Wednesday, February 1, 2012

Running Mechanics

I just thought I would write in a little tidbit about running! Growing up my coaches told me that long running strides was the best way to run. That is FALSE! When you run with long strides it adds a lot of stress to mainly knees, but also all lower extremity joints. When I worked at a physical therapy clinic, I bet that 80% of the athletes that came in for injury treatment was because of improper running technique, but mainly they had too big of a stride length. Their injuries went away after treatment and and they were able to get back to training after they learned how to run properly. The proper running stride should be about 90 or more strides per minutes. That means your right foot should hit the ground 90 times in one minute. Count it out and see where you are! The turn over rate is quick, but it will help with injury I promise! This is true for all speeds of long distance running, but is not true for sprinting. You can time one minute and try to get 90 steps, or you can time 30 seconds and try for 45 steps. Try it out! You will like it :)

Lactic Acid

In school I am learning all about exercise and how the body performs during and after exercise. In our last class we talked about lactic acid the benefits of a cool down. I don't enjoy doing cool downs, but it is actually really important.

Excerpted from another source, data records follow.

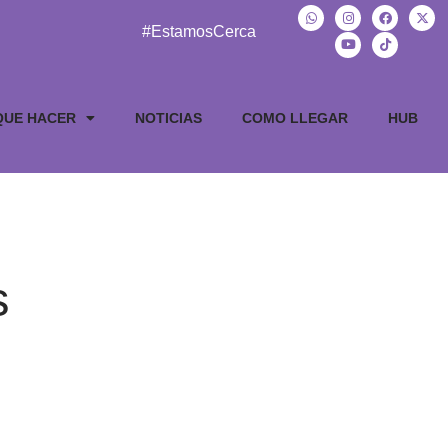
#EstamosCerca
QUE HACER
NOTICIAS
COMO LLEGAR
HUB
s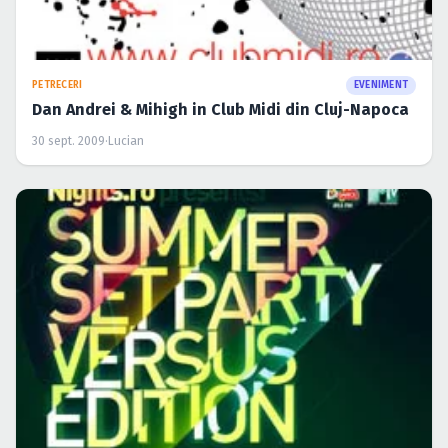
PETRECERI
EVENIMENT
Dan Andrei & Mihigh in Club Midi din Cluj-Napoca
30 sept. 2009
·
Lucian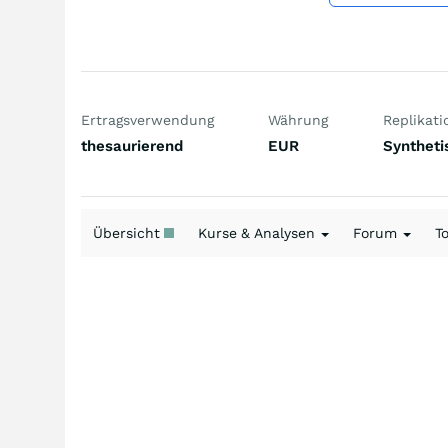
Ertragsverwendung
Währung
Replikati
thesaurierend
EUR
Syntheti
Übersicht
Kurse & Analysen
Forum
T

An appropriate cool down will:

  • aid in the dissipation of waste products - including lactic acid
  • reduce the chances of dizziness or fainting caused by the pooling of venous blood at the extremities
  • reduce the level of adrenaline in the blood
  • allows the heart rate to return to its resting rate
So basically, if you find that you are sore the day after exercise... just cool down! It will decrease your soreness by a drastic amount! A true cool down is 5-10 minutes or a LIGHT jog or walk, and 5 minutes os stretching.